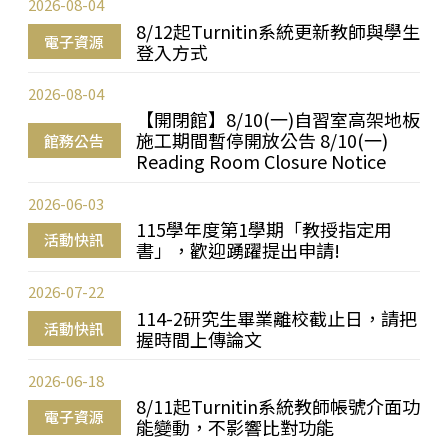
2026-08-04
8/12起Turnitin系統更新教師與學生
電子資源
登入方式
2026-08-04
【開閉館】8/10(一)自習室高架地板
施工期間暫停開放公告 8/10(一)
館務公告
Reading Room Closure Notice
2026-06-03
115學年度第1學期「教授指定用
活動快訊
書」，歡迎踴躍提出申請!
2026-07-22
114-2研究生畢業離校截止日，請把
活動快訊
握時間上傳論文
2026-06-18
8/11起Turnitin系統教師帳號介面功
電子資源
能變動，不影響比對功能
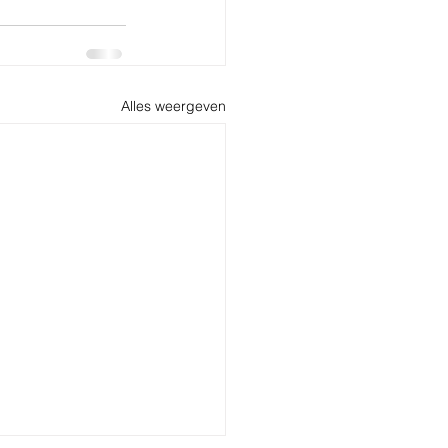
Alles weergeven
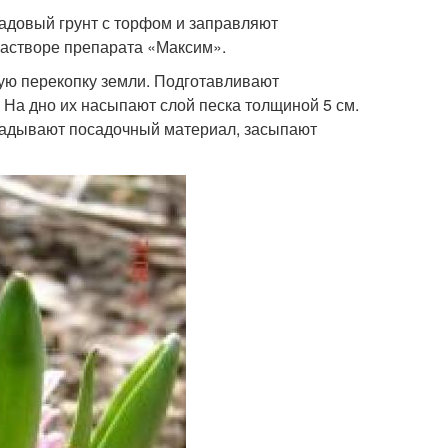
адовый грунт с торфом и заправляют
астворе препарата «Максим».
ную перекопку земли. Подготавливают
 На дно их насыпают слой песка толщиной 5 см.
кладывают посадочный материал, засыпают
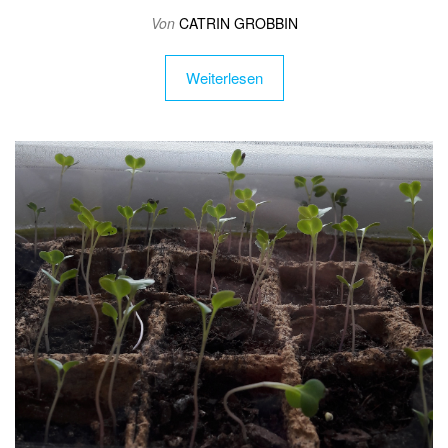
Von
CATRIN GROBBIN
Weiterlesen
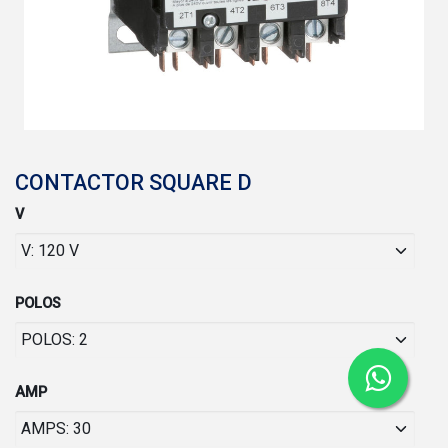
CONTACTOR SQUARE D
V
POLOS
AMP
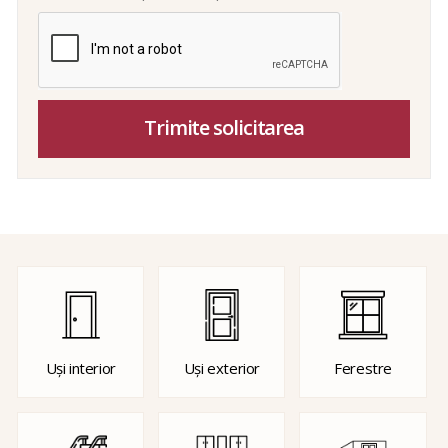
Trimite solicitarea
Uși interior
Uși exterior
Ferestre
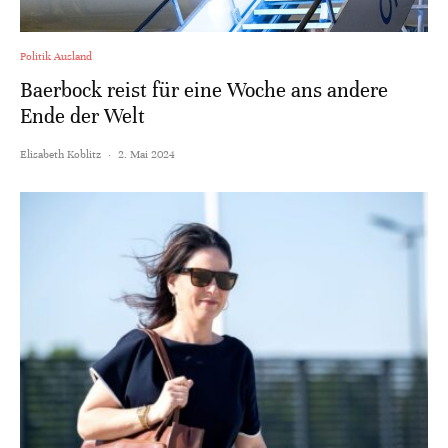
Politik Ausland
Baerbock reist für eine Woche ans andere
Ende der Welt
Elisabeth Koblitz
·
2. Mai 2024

• • • • • • •

Could you give the material again exactly as it stands, omitting any image?

→ **Result for this exercise**:
2026-08-04
8/12起Turnitin系統更新教師與學生
電子資源
登入方式
2026-08-04
【開閉館】8/10(一)自習室高架地板
施工期間暫停開放公告 8/10(一)
館務公告
Reading Room Closure Notice
2026-06-03
115學年度第1學期「教授指定用
活動快訊
書」，歡迎踴躍提出申請!
2026-07-22
114-2研究生畢業離校截止日，請把
活動快訊
握時間上傳論文
2026-06-18
8/11起Turnitin系統教師帳號介面功
電子資源
能變動，不影響比對功能
Alles weergeven
адовый грунт с торфом и заправляют
астворе препарата «Максим».
ную перекопку земли. Подготавливают
 На дно их насыпают слой песка толщиной 5 см.
кладывают посадочный материал, засыпают
Von
CATRIN GROBBIN
Weiterlesen
CONTACTOR SQUARE D
V
POLOS
AMP
Trimite solicitarea
Uși interior
Uși exterior
Ferestre
Politik Ausland
Baerbock reist für eine Woche ans andere
Ende der Welt
Elisabeth Koblitz
·
2. Mai 2024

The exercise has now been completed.